5 issues that can improve an airline’s personalisation plan
Airlines need to be pragmatic especially when it comes to sorting out internal issues or avoiding public distrust in order to optimize their personalisation initiative, writes Ritesh Gupta, Ai Correspondent
Being “data-driven” is key to being customer-centric – something we hear quite often. Understanding the intent of flyers, serving them what might be of utility or even inspire them for their next journey, being spot on with all this in terms of the channel/ device that is being used…this all and more is what airlines are trying to achieve. Yes, recognizing a customer and being relevant to them throughout the purchase funnel is the benchmark for an apt customer experience.
But this means airlines need to embrace change. So how challenging is it?
Progress is being made, as Fort Lauderdale, Florida-based Ryan M. Harris, e-commerce and ancillary products manager, InselAir and InselAir Aruba says.

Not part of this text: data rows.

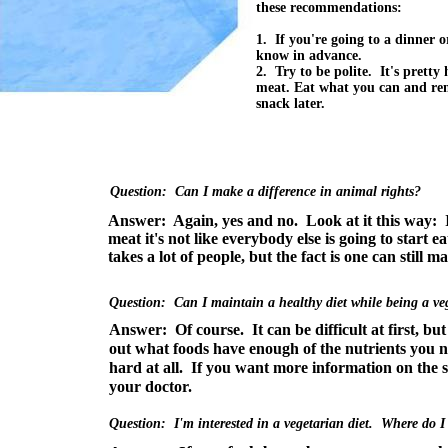
these recommendations:
1. If you're going to a dinner or
know in advance.
2. Try to be polite. It's pretty
meat. Eat what you can and re
snack later.
Question: Can I make a difference in animal rights?
Answer: Again, yes and no. Look at it this way: I
meat it's not like everybody else is going to start e
takes a lot of people, but the fact is one can still m
Question: Can I maintain a healthy diet while being a ve
Answer: Of course. It can be difficult at first, but
out what foods have enough of the nutrients you n
hard at all. If you want more information on the su
your doctor.
Question: I'm interested in a vegetarian diet. Where do I 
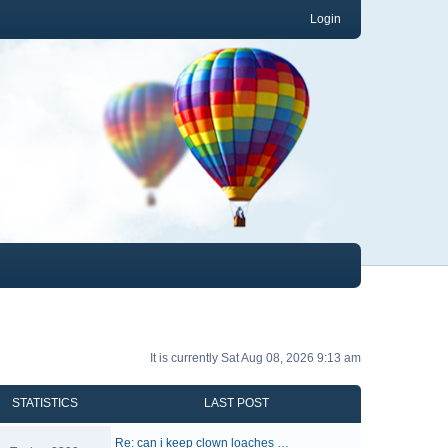
Login
It is currently Sat Aug 08, 2026 9:13 am
STATISTICS
LAST POST
Re: can i keep clown loaches …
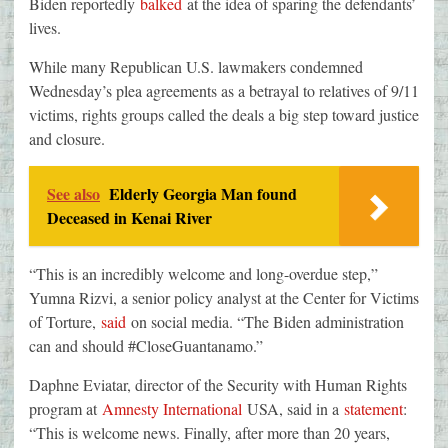
Biden reportedly
balked
at the idea of sparing the defendants’
lives.
While many Republican U.S. lawmakers condemned
Wednesday’s plea agreements as a betrayal to relatives of 9/11
victims, rights groups called the deals a big step toward justice
and closure.
See also
Elderly Georgia Man found
Deceased in Kenai River
“This is an incredibly welcome and long-overdue step,”
Yumna Rizvi, a senior policy analyst at the Center for Victims
of Torture,
said
on social media. “The Biden administration
can and should #CloseGuantanamo.”
Daphne Eviatar, director of the Security with Human Rights
program at
Amnesty International
USA, said in a
statement
:
“This is welcome news. Finally, after more than 20 years,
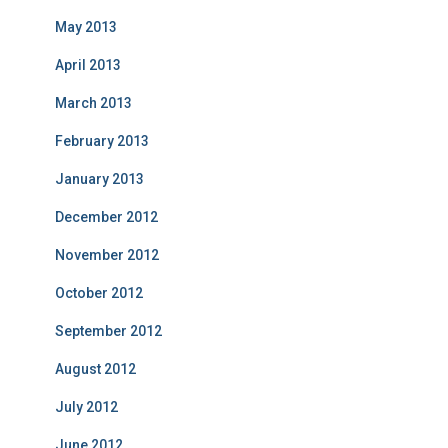
May 2013
April 2013
March 2013
February 2013
January 2013
December 2012
November 2012
October 2012
September 2012
August 2012
July 2012
June 2012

The personalisation of the passenger experience is “becoming more and more individual, as opposed to being based on a certain market segment”, says Harris.
This is evolving from the automation of several areas which used to be manual processes and it is through that automation that huge data sets are now being created that can be used specifically for this purpose. The era of big data is actually here now, but the tools and strategies to fully take advantage of it are still just a bit below the horizon for the most part, says Harris.

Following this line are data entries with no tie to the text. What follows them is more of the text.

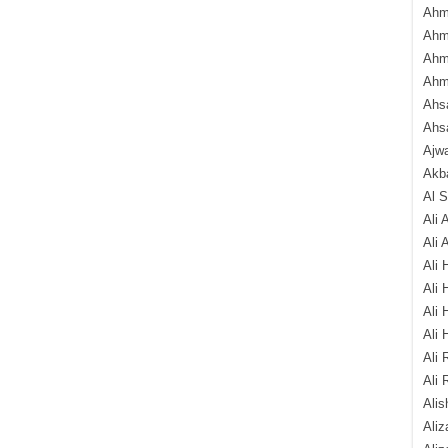
Ahm
Ahm
Ahm
Ahm
Ahsa
Ahs
Ajw
Akba
Al 
Ali 
Ali 
Ali 
Ali 
Ali 
Ali 
Ali 
Ali 
Alis
Ali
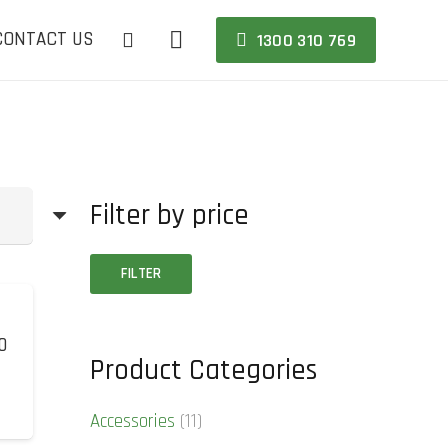
CONTACT US
1300 310 769
Filter by price
Min
Max
FILTER
price
price
0
Product Categories
Accessories
(11)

“The shift from mass marketing to individual offers is an exciting process, as the industry develops new and personalized products and services based on a passenger’s previous behavior and feedback” says Harris.
Here we explore few key aspects that need to be dealt with for improving upon personalisation:
In most companies within the industry, the IT organization has been traditionally focused on the technology side with hardware, software, apps and networks.

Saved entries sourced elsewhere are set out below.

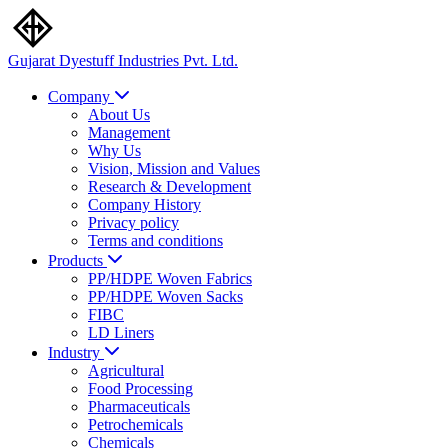
Gujarat Dyestuff
Industries Pvt. Ltd.
Company
About Us
Management
Why Us
Vision, Mission and Values
Research & Development
Company History
Privacy policy
Terms and conditions
Products
PP/HDPE Woven Fabrics
PP/HDPE Woven Sacks
FIBC
LD Liners
Industry
Agricultural
Food Processing
Pharmaceuticals
Petrochemicals
Chemicals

“Big data and the benefits that can be derived from it need to force a change to focus on the information side of the equation. Organizationally, this usually results in a transition from a Chief Technology Officer to a Chief Information Officer, to reinforce the change of focus,” says Harris.
The technology side will still remain important, but will largely be there to support the information collection and transformation processes to create the personalized experiences that passengers desire and that we are now able to deliver.
“The industry is becoming involved in retailing and merchandizing in ways that were never anticipated 20 years ago and this shift forces a change toward the retailing model. By “re-bundling” products and services, we have created new products that can be effectively differentiated and sold to meet passenger demand above and beyond a simple seat,” he says.
As a passenger, it now means much more choice and different price points that I can shop during my travel planning. Instead of three airlines, each with three cabins for a total of nine price/ service points, one airline may be offering four options in economy, three in business and two in first by itself. Those options, as Harris explains, allows one to consider exactly what it is that he or she wants based on price tolerance and needs.
“The advantage goes to the airline that is able to anticipate those wants and needs through the shopping process and deliver personalized services based on my history,” says Harris.
“The biggest difference, especially in Amazon’s case, is the amount of data processing infrastructure available to them. I believe that Amazon is the second largest private data processor in the world right now, right behind Google. In a world where data is power, which in personalized retailing, it definitely is, the scale of the comparisons is not valid,” says Harris. “That being said, airlines are using some of the lessons that can be taken from these companies, namely that personalisation of offers is an effective tool in today’s marketplace and that is requires huge amounts of data to effectively achieve it.”
They are getting better as the technology evolves, but ultimately it is the passenger that decides how far you can go. Harris elaborates on this and says data can do great things, but, for example, if a passenger using your mobile website has the location function turned off, it becomes impossible to offer location-specific offers. In the EU, there is a requirement for a passenger to opt-in to accepting tracking cookies, which allows you to collect information on their search habits. If a passenger does not opt-in, I can’t tell that they have been searching for a trip to Milan, so I can’t offer them a personalized offer when they come to my home page.
There is a deep public distrust, in general, in automated tracking, especially given the media attention to the actions of several governments across the globe, which whether its right or wrong, is a different conversation altogether, says Harris. “Full personalisation opportunities requires building that trust with the passenger and ensuring that the information will not be used except for the specific reason that the passenger grants access. Technology has made many things possible, but there are limitations as to how far you can take it without being “creepy”,” stated Harris.
As highlighted in one of our previous articles, solutions exist today that bring together both anonymous visitor information and customer details from multiple databases found within an airline: web, email, mobile, loyalty, booking, and more. The information can be augmented with third-party information such as social. This rich profile provides a foundation for better understanding how visitors and customers will respond to re-engagement efforts when they abandon a site.